• [What needs to be done]:
Look through the entries below, please, and copy every line with the word "specjalne".
++++ Available data
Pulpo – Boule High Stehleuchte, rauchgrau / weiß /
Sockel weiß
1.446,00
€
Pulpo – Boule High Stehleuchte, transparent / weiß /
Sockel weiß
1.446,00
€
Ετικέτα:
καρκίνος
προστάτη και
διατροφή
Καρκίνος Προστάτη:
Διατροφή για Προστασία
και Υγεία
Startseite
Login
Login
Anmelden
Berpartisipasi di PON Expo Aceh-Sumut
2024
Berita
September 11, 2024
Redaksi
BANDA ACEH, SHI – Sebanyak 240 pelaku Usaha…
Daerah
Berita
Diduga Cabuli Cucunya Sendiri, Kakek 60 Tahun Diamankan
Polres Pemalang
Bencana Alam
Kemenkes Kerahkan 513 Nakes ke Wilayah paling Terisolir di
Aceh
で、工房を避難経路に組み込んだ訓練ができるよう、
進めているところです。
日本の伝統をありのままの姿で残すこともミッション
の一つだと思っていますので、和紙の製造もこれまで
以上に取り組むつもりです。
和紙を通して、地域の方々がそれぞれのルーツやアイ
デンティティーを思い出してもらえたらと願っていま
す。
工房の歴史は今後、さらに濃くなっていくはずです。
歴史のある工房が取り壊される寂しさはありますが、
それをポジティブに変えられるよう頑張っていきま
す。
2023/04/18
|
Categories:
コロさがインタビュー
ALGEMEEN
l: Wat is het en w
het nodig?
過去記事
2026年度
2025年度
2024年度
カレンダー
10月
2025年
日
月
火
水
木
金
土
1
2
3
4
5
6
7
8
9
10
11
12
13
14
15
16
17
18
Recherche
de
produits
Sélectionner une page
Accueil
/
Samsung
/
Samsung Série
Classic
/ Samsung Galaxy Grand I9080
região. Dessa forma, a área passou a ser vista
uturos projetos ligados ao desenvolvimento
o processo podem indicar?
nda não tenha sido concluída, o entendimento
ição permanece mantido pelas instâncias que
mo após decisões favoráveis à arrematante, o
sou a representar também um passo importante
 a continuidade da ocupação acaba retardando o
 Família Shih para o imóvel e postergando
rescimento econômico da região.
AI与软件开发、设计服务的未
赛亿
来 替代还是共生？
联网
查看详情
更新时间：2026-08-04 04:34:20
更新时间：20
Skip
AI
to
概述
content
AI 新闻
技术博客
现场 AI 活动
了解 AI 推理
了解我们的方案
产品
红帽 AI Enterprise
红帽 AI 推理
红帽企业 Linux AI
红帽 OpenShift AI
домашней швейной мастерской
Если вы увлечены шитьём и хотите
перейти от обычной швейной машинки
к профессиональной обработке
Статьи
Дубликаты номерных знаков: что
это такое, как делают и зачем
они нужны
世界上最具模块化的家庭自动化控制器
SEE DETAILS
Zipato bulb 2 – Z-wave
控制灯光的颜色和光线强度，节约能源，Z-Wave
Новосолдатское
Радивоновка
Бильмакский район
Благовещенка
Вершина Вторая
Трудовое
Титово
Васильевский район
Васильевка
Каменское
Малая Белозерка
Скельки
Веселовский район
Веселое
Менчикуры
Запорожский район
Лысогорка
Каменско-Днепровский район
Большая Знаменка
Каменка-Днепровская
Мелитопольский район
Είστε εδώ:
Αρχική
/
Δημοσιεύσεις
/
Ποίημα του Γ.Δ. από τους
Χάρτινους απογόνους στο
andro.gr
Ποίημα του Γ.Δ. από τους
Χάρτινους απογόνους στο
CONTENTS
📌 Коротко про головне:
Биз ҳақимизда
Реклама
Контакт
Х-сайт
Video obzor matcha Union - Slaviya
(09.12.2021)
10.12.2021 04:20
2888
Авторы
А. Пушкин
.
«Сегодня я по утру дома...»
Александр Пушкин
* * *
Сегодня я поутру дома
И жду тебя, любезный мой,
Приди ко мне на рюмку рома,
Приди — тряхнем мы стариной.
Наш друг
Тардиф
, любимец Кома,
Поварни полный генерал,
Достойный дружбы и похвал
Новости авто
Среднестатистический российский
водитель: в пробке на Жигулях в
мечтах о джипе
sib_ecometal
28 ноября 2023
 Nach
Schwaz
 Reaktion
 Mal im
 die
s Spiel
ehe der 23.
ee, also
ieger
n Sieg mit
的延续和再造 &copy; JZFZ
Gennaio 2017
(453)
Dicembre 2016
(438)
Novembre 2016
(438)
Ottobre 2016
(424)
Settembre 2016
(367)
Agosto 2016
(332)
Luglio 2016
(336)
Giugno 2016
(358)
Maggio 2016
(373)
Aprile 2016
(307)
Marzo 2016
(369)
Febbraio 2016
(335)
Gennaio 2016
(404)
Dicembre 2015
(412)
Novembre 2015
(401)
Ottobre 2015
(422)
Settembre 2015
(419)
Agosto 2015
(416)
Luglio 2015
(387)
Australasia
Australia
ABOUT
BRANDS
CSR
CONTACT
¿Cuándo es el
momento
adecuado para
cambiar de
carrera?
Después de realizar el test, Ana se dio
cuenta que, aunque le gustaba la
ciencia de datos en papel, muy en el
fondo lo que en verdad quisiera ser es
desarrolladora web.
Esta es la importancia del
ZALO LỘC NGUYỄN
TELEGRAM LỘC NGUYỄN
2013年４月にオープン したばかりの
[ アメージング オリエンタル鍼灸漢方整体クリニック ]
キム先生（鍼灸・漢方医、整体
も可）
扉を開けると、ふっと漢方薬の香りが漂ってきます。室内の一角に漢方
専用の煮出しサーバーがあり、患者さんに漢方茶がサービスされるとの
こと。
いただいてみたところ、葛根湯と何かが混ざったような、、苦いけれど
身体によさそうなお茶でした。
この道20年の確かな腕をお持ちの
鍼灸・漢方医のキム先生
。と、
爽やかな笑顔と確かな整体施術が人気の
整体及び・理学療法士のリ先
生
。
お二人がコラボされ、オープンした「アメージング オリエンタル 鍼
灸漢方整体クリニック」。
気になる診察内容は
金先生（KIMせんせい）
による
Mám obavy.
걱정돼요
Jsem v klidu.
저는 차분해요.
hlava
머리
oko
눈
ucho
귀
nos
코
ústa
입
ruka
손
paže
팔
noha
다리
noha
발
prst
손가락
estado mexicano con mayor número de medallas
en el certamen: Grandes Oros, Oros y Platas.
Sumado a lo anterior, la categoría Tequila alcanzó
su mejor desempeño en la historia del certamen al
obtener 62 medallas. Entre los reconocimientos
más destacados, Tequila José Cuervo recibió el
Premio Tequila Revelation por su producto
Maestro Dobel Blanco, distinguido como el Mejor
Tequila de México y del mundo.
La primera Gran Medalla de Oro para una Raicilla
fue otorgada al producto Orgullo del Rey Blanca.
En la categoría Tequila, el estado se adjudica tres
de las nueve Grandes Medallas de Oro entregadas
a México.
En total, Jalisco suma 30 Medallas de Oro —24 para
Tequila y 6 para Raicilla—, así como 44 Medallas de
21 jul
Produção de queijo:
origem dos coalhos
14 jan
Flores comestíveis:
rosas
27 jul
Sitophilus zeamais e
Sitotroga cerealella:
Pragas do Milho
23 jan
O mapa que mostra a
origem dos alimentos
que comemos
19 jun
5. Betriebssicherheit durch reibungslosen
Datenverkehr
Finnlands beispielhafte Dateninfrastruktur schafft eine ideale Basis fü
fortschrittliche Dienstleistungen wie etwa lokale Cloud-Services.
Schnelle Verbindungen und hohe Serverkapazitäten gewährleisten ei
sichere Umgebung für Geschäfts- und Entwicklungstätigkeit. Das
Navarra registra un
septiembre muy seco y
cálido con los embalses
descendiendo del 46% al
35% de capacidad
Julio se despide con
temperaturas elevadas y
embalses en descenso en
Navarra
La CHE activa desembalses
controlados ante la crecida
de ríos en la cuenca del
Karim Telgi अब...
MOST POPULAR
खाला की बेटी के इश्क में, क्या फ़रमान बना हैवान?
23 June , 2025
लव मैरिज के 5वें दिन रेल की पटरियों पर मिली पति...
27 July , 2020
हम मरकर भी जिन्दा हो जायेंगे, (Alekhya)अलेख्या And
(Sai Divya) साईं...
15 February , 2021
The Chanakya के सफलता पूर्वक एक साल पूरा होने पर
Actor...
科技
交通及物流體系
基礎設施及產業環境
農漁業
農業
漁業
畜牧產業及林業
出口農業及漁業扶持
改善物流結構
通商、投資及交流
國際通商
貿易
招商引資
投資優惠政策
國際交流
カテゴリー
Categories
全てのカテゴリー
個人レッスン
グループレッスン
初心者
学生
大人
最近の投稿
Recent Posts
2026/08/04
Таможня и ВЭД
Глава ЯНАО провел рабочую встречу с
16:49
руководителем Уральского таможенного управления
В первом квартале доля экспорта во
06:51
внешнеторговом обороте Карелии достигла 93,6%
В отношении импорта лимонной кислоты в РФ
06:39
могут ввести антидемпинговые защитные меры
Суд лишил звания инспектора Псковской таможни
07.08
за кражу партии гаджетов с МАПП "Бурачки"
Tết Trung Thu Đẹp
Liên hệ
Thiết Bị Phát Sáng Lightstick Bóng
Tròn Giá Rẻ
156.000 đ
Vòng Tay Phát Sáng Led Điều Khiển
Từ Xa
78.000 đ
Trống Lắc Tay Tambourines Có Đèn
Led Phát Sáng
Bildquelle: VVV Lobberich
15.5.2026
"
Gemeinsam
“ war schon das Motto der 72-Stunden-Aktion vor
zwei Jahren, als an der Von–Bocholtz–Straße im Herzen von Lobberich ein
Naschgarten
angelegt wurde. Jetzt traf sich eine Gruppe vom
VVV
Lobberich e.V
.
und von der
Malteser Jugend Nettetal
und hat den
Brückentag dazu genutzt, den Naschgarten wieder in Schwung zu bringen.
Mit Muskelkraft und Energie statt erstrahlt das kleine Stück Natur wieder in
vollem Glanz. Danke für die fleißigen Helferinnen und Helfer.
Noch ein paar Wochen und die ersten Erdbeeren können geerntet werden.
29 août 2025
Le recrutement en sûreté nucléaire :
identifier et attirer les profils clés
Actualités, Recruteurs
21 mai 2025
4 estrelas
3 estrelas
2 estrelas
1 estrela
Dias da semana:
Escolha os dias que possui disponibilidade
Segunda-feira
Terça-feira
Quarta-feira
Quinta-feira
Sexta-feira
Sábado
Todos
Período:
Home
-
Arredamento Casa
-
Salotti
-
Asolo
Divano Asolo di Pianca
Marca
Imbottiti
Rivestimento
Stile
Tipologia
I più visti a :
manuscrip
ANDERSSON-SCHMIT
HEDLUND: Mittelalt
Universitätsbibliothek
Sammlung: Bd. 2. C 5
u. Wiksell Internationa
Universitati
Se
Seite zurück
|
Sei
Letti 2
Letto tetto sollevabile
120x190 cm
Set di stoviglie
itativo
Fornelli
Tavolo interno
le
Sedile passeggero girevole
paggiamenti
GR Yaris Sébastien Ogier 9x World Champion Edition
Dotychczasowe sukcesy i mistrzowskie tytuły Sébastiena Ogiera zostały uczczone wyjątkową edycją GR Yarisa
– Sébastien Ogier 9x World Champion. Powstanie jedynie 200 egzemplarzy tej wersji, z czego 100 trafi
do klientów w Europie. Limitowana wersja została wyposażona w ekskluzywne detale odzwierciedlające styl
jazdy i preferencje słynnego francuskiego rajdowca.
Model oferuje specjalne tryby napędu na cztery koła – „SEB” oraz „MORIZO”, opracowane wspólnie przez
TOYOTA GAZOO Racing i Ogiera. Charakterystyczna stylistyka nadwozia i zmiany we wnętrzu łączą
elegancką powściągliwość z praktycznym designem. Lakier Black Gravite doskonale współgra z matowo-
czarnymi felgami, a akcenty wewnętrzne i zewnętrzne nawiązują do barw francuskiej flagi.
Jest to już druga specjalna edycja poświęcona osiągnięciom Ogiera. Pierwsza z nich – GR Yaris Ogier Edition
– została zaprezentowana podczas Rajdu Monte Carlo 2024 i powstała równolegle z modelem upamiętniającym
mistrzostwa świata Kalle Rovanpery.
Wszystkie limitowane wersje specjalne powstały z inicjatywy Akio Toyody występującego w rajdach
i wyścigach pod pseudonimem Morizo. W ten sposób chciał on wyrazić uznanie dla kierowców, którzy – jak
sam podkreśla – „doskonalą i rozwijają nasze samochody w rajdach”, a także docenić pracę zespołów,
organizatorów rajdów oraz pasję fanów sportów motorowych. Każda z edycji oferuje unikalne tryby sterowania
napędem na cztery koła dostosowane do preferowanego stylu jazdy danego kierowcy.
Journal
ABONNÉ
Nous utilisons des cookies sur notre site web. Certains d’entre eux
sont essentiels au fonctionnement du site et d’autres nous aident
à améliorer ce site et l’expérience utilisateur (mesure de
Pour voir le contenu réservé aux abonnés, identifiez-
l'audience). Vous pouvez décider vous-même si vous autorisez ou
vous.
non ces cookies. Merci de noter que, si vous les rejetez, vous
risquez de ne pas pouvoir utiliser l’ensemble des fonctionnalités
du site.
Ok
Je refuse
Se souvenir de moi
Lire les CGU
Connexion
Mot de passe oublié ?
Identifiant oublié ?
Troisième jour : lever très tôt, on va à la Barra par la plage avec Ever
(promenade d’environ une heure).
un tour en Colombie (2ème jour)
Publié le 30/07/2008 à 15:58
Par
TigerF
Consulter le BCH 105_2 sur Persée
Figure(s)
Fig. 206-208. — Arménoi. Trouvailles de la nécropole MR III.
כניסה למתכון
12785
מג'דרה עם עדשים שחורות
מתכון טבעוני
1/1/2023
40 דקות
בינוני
++++++++
• [Answer section]:
Model oferuje specjalne tryby napędu na cztery koła – „SEB” oraz „MORIZO”, opracowane wspólnie przez
Wszystkie limitowane wersje specjalne powstały z inicjatywy Akio Toyody występującego w rajdach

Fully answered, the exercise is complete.